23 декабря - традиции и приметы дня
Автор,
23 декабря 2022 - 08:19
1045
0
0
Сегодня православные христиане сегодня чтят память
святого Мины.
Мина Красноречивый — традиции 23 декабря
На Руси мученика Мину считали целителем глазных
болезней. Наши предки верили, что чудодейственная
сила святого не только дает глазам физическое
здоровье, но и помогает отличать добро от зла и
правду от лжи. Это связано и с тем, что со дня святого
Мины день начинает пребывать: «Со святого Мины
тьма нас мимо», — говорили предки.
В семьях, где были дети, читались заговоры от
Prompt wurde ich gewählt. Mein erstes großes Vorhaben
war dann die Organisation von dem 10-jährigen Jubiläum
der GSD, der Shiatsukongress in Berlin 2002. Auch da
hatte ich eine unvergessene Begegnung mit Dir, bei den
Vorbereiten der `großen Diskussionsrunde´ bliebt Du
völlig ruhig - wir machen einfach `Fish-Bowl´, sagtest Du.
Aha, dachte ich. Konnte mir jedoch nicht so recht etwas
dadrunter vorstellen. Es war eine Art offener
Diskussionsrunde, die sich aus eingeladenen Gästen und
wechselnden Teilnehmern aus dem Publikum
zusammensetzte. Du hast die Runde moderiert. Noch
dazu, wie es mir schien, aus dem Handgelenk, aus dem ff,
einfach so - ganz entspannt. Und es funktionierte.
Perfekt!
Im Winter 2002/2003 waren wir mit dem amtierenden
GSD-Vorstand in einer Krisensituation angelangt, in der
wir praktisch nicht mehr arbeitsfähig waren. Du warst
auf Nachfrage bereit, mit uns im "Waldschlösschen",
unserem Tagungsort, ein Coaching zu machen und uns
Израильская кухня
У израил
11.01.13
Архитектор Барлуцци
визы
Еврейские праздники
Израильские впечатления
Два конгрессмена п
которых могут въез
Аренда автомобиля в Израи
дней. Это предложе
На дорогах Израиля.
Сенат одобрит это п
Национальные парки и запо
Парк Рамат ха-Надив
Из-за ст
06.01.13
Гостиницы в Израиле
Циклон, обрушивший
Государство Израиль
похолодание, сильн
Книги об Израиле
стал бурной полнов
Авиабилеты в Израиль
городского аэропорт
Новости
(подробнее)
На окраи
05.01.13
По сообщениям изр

- - - -

• [YOUR GOAL]: Each line from the top of the data, up to and including the line that contains "болезней. Наши предки", should be set down exactly.

• [PROBLEM SOLUTION]:
23 декабря - традиции и приметы дня
Автор,
23 декабря 2022 - 08:19
1045
0
0
Сегодня православные христиане сегодня чтят память
святого Мины.
Мина Красноречивый — традиции 23 декабря
На Руси мученика Мину считали целителем глазных
болезней. Наши предки верили, что чудодейственная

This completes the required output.